Así nos lo contó Salvador, en un momento de rara intimidad. No sé qué nos impresionó más, si la terrible historia o la absoluta y casi emocionada seriedad con la que Dalí la recordó. Estoy convencido de que el suceso (del cual solo he encontrado mención, y de pasada, en el libro de Amanda Lear, y que impresionó tanto a Milan Kundera cuando Beatriz se lo contó que lo convirtió —un poco deformado— en el arranque y justificación de su libro La inmortalidad) es lo que mejor ilustra el carácter de Gala y su influencia sobre Dalí.
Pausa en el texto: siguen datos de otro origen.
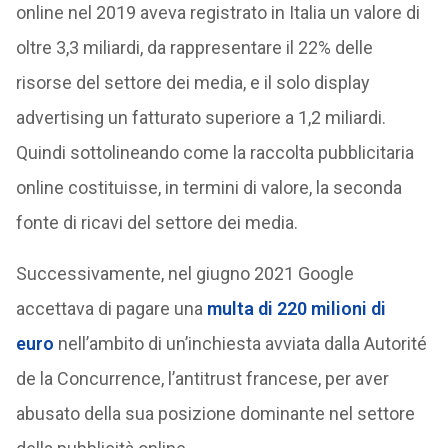
online nel 2019 aveva registrato in Italia un valore di
oltre 3,3 miliardi, da rappresentare il 22% delle
risorse del settore dei media, e il solo display
advertising un fatturato superiore a 1,2 miliardi.
Quindi sottolineando come la raccolta pubblicitaria
online costituisse, in termini di valore, la seconda
fonte di ricavi del settore dei media.
Successivamente, nel giugno 2021 Google
accettava di pagare una
multa di 220 milioni di
euro
nell’ambito di un’inchiesta avviata dalla Autorité
de la Concurrence, l’antitrust francese, per aver
abusato della sua posizione dominante nel settore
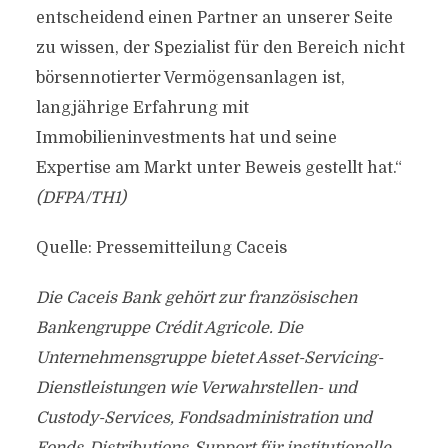
entscheidend einen Partner an unserer Seite
zu wissen, der Spezialist für den Bereich nicht
börsennotierter Vermögensanlagen ist,
langjährige Erfahrung mit
Immobilieninvestments hat und seine
Expertise am Markt unter Beweis gestellt hat.“
(DFPA/TH1)
Quelle: Pressemitteilung Caceis
Die Caceis Bank gehört zur französischen
Bankengruppe Crédit Agricole. Die
Unternehmensgruppe bietet Asset-Servicing-
Dienstleistungen wie Verwahrstellen- und
Custody-Services, Fondsadministration und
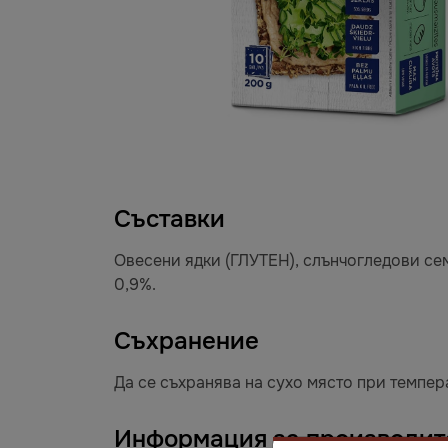
Съставки
Овесени ядки (ГЛУТЕН), слънчогледови се
0,9%.
Съхранение
Да се съхранява на сухо място при темпера
Информация за производит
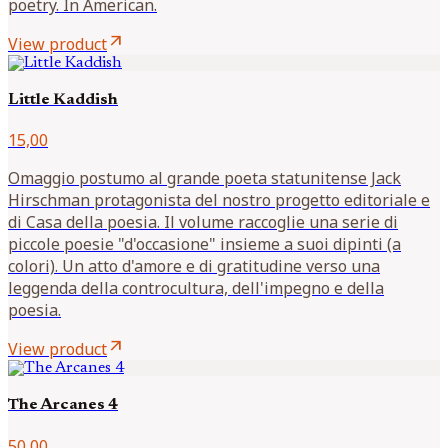
poetry. In American.
arrow_outward
View product
Little Kaddish
15,00
Omaggio postumo al grande poeta statunitense Jack
Hirschman protagonista del nostro progetto editoriale e
di Casa della poesia. Il volume raccoglie una serie di
piccole poesie "d'occasione" insieme a suoi dipinti (a
colori). Un atto d'amore e di gratitudine verso una
leggenda della controcultura, dell'impegno e della
poesia.
arrow_outward
View product
The Arcanes 4
50,00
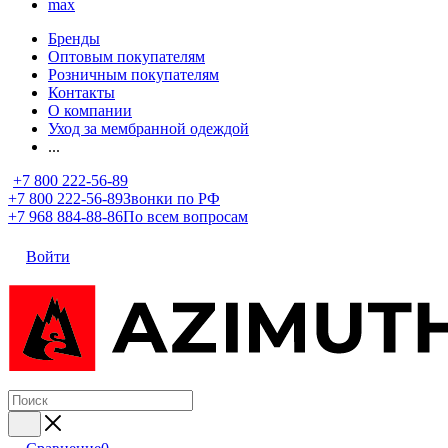
max
Бренды
Оптовым покупателям
Розничным покупателям
Контакты
О компании
Уход за мембранной одеждой
...
+7 800 222-56-89
+7 800 222-56-89
Звонки по РФ
+7 968 884-88-86
По всем вопросам
Войти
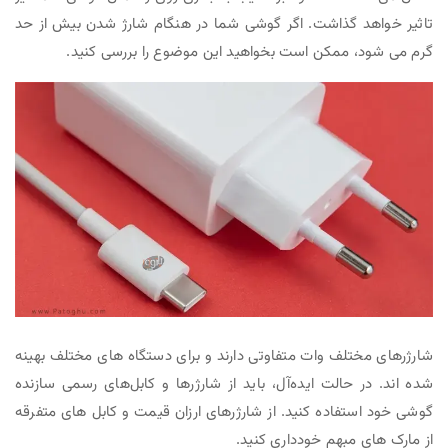
تاثیر خواهد گذاشت. اگر گوشی شما در هنگام شارژ شدن بیش از حد
گرم می شود، ممکن است بخواهید این موضوع را بررسی کنید.
شارژرهای مختلف وات متفاوتی دارند و برای دستگاه های مختلف بهینه
شده اند. در حالت ایده‌آل، باید از شارژرها و کابل‌های رسمی سازنده
گوشی خود استفاده کنید. از شارژرهای ارزان قیمت و کابل های متفرقه
از مارک های مبهم خودداری کنید.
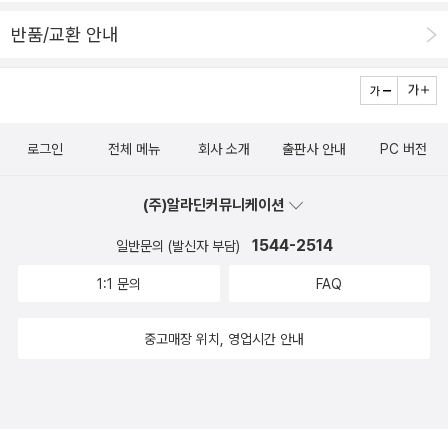
반품/교환 안내
로그인
전체 메뉴
회사 소개
출판사 안내
PC 버전
(주)알라딘커뮤니케이션
1544-2514
일반문의 (발신자 부담)
1:1 문의
FAQ
중고매장 위치, 영업시간 안내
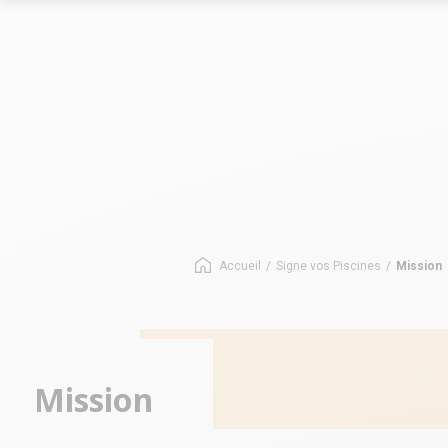
Le marché des allées
Le marché
Les chiffres-clés du réseau
Les chiffres-
Nos opportunités
Implantation
Nos Implantations
Avez-vous le bon profil ?
Accueil
/
Signe vos Piscines
/
Mission
Mission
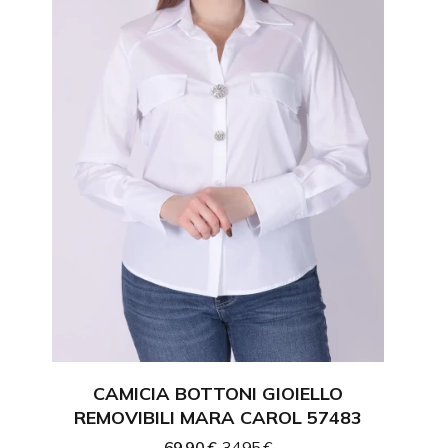
CAMICIA BOTTONI GIOIELLO
CH
REMOVIBILI MARA CAROL 57483
69,90 €
34,95 €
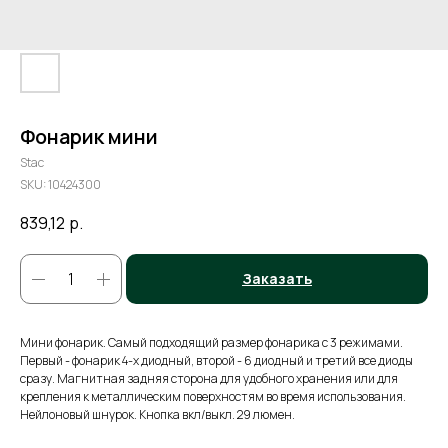
Фонарик мини
Stac
SKU:
10424300
839,12
р.
Заказать
Мини фонарик. Самый подходящий размер фонарика с 3 режимами.
Первый - фонарик 4-х диодный, второй - 6 диодный и третий все диоды
сразу. Магнитная задняя сторона для удобного хранения или для
крепления к металлическим поверхностям во время использования.
Нейлоновый шнурок. Кнопка вкл/выкл. 29 люмен.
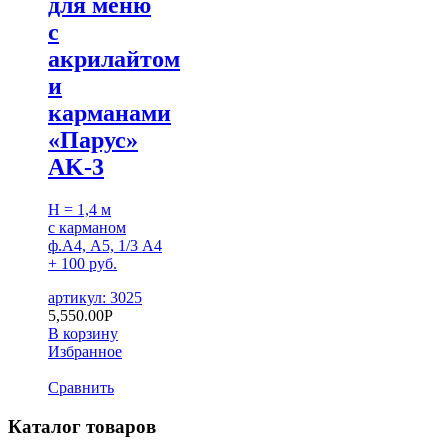
для меню
с
акрилайтом
и
карманами
«Парус»
AK-3
H = 1,4 м
с карманом
ф.А4, А5, 1/3 А4
+ 100 руб.
артикул: 3025
5,550.00
Р
В корзину
Избранное
Сравнить
Каталог товаров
Gala no hizo más que llevar al extremo con radical coherencia una de las fijaciones de Dalí: la recurrente obsesión de la humanidad por ingerir, digerir y defecar lo más querido, y el sacramento cristiano de la sagrada comunión como diáfana metáfora de esa obsesión, ya que el milagro sacramental se supone que transforma el pan ácimo en auténtico cuerpo de Jesús: es a Él a quien realmente devoramos al comulgar. Naturalmente, la hostia es solo un símbolo, una metáfora del cuerpo real del Ser querido, pero Gala decidió pasar por alto las metáforas y otras tonterías simbólicas. Ellos se comerían el cuerpo de verdad, el cadáver, el amigo amado.

Estoy convencido de que, si no fuera por el miedo a las consecuencias legales, Gala habría llegado a devorar a alguno de sus jóvenes amantes... Era bien capaz de hacerlo, tan crueles eran sus convicciones. Dalí la amaba tanto como la temía, seguramente porque toda pasión amorosa forzosamente debe atemorizar. Y lo que está fuera de toda duda es la indestructible pasión que se tenían el uno al otro y que los encadenó de por vida.

Arquitecto por formación, diseñador por adaptación, pintor por vocación y escritor por deseo de ganar amigos, Oscar Tusquets Blanca es el prototipo del artista integral que la especialización del mundo moderno ha llevado progresivamente a la extinción.